The design is ABA'BA', where each version of A is 16 bars (8 + 8 where the second eight repeats the first an octave higher), B is 20 bars, A' is also 16 bars but the second eight form a stuttering repetition of the cadence (to be discussed below), and B, then A', are literally reprised.
The opening is striking -- and is referenced in undergraduate textbooks -- for its secondary dominant ninth chord (V9 or V), a "proper" harmony whose ninth resolves directly into the next chord. (On the dominant ninth chord and its several types, see my blog
On the Dominant Ninth Chord.) Despite the positioning of ^3, as B4, over that secondary harmony, a traditional Schenkerian reading would assume a displacement, as if the B4 has been shifted over from its proper place above an implied I on the first beat. In that case, ^2 is first offered in the foreground in bar 2 but then implied in the middleground in bar 4, initiating a leading-tone third-line with G4 in bar 5 and F#4 in bar 7.

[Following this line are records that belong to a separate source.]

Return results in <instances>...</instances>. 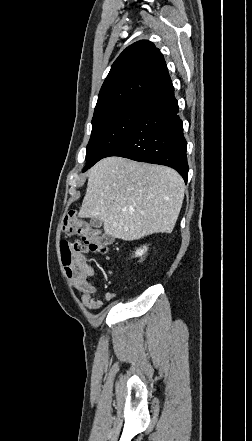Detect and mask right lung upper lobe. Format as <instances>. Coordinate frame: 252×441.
<instances>
[{
	"mask_svg": "<svg viewBox=\"0 0 252 441\" xmlns=\"http://www.w3.org/2000/svg\"><path fill=\"white\" fill-rule=\"evenodd\" d=\"M170 82L160 50L147 40L135 42L113 63L101 87L94 114L127 101L145 99Z\"/></svg>",
	"mask_w": 252,
	"mask_h": 441,
	"instance_id": "1",
	"label": "right lung upper lobe"
}]
</instances>
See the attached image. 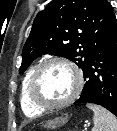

I prefer a more literal minded reading, as shown below. The stable note at the opening is ^1/^8, as G4, and we give that preference in the unfolding of G4-B4. The unfolding reverses itself in bar 5 in the sense that the lower note is now subordinate to the higher one, which is again G4. Although I have shown the ending as ^6-^7-^8, I would probably simplify the reading overall to ^8-^7-^8, or G4 in bar 1, F#4 in bar 7, and G4 in bar 8.
Section B, on the other hand, pounds away at B4 and sometimes B5 for all of its twenty bars. Since the texture is quite different from A, is entirely in octaves, as shown in the beginning, and it's clear that the underlying key is E minor, I don't hear this section as promoting B4 in the main section.
The altered reprise of A in its second phase repeats the cadential phrase but stops before the tonic (see the first one-bar grand pause). Single-bar repetitions occur an octave higher, then an octave lower before the tonic concludes. The overall effect, of course, is to give exaggerated attention to the rising cadence figure.